Serial Detektif Hercule Poirot : Empat Besar

Ada orang yang selalu bisa menlkmati perjalanan menyeberangi Selat Kanal; mereka bisa duduk tenang di kursi geladak, dan begitu tiba, menunggu sampai kapal betul-betul sudah tertambat, baru mengumpulkan barang-barang bawaannya tanpa terburu-buru lalu naik ke darat. Aku sendiri tak pernah bisa demikian. Begitu menjejakkan kaki di kapal, aku terus merasa tak ada waktu lagi untuk mengerjakan apa pun dengan santai. Kopor-kopor kupindah-pindahkan saja dan bila ke ruang bawah untuk makan, makanan kulahap saja dengan perasaan kuatir kalau-kalau kapal tiba-tiba sudah sampai, padahal aku masih ada di bawah. Semuanya itu mungkin cuma peninggalan masa perang dulu, waktu prajurit akan mengambil cuti pendek. Biasanya waktu itu penting sekali mencari tempat di dekat tangga pendaratan, supaya bisa segera naik ke darat agar tidak kehilangan barang semenit pun dari masa cuti yang hanya empat atau lima hari.

Di pagi hari bulan Juli itu, aku berdiri di pagar kapal, memperhatikan batu karang putih Dover yang kian mendekat.
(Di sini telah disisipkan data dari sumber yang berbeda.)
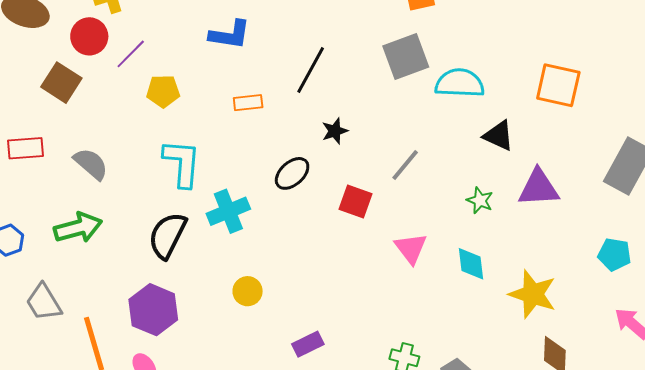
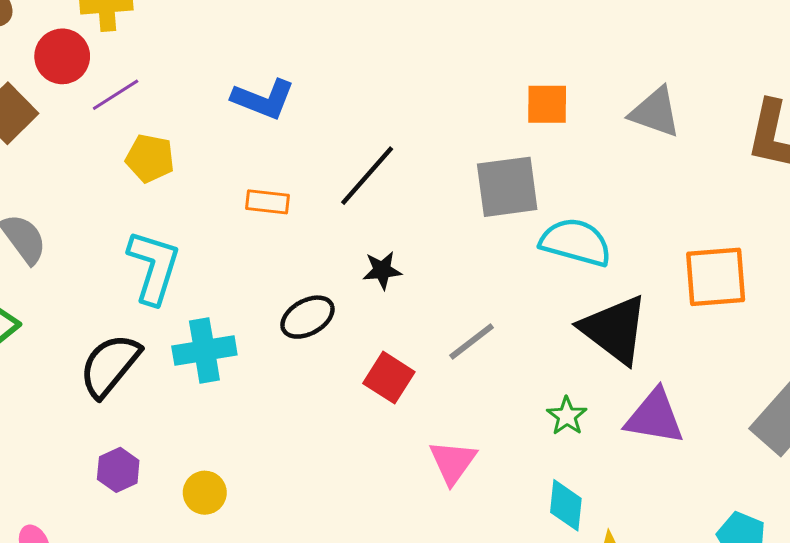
orange square: (558, 85) -> (716, 277), turned -30
black triangle: (499, 136) -> (614, 329), size x1.6
cyan diamond: (471, 264) -> (566, 505), moved
yellow circle: (248, 291) -> (205, 493), moved
purple hexagon: (153, 310) -> (118, 470), moved, size x0.6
Heran aku melihat para penumpang yang dengan tenang duduk-duduk. Tak satu kali pun ada yang mengangkat mata untuk menikmati pemandangan pertama dari negeri kelahirannya. Tapi mereka mungkin memang berbeda dari keadaanku sendiri. Kebanyakan pasti hanya menyeberang ke Paris untuk berakhir pekan, sedang aku sendiri sudah tinggal di sebuah tanah peternakan di Argentina selama satu setengah tahun terakhir ini. Aku jadi kaya di sana, dan berdua dengan istriku telah dapat menikmati hidup bebas dan nyaman di Amerika Selatan ini. Meski demikian tercekat juga leherku ketika kulihat pantai yang begitu kukenal itu makin lama makin mendekat.